Frequency Response Oscillations

Has something in the software changed recently in terms of making frequency response measurements? I tested a stand-alone DSP processor last month, and there were visible oscillations in the bottom couple octaves to the point that I asked the manufacturer to double-check the units response against their AudioPrecision. I just finished another test and saw similar variations, including some at higher frequencies. These were not present in older software. I’ve tried adding averaging up to 10x, but they still exist. Any suggestions?

It might be too obvious, but did you try running with an older version of the software that worked??

Ha! Good suggestion! I’m way behind on work, so I’m panicky and not thinking straight.

Will try an old version asap!

Hi Dave, you can also just run a loopback check to verify things look as you expect. I just ran a loopback on the unit on my desk. Short InL- and InR-, connect L+ out to L+ in, and R+ out to R+ in. Then File->New.

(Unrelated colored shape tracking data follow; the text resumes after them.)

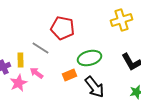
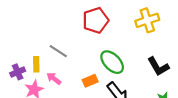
red pentagon: (62, 28) -> (96, 20), moved, turned -30
green ellipse: (90, 58) -> (112, 62), turned 60

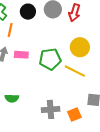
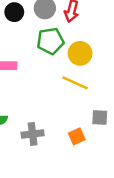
green pentagon: (50, 59) -> (50, 41), moved
gray cross: (51, 109) -> (33, 134), moved

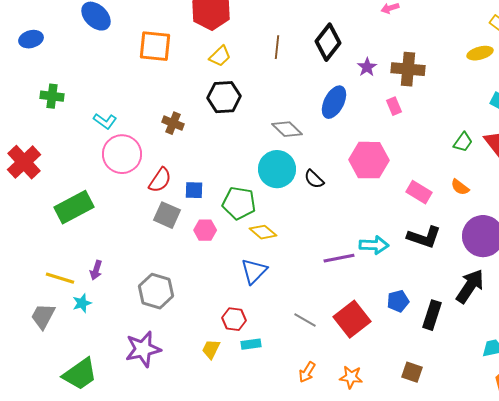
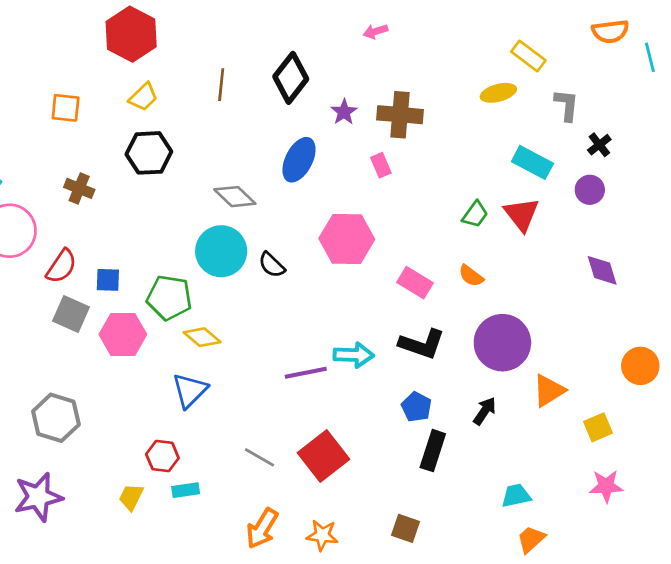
orange square: (155, 46) -> (66, 108), moved, size x0.7
pink hexagon: (205, 230) -> (123, 334), size x1.5
black arrow: (470, 286) -> (485, 411), size x0.6
blue pentagon: (398, 301) -> (416, 407), moved, turned -30
orange arrow: (307, 372) -> (262, 528), size x1.4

The press FR and change level to 0 dBV, then set Y axis to +/-1, then set X scale to 1 to 30K, then bump FFT up to 32K or so. You should see the following:

If you are testing a signal processor or anything with a DSP, it’s helpful to know the total delay imparted by the processor. That can be found by using the Automated Test->MISC Path Delay plugin. The plug-in will tell you the path delay (you can ignore the graph…just look at the X title

In the case above, I’m using a guitar signal processor with a delay set to 500 mS and 100% wet.

And then, with that 500 mS path delay, I can re-check the frequency response. First, let’s look in time domain:

In this plot, I first set the display to show output. Then I dragged Cursor 2 to the start of the output. Then I switched to look at input, and I dragged C1 to the start of the input to the QA403. There we can see the DX between the cursors is 502 mS. So, good agreement with the path delay plugin. But take a look at the arrows. Due to the long delay, you can see the output of the chirp was trimmed off the end (right arrow) and was actually picked up during the very beginning of the next measurement cycle (left arrow).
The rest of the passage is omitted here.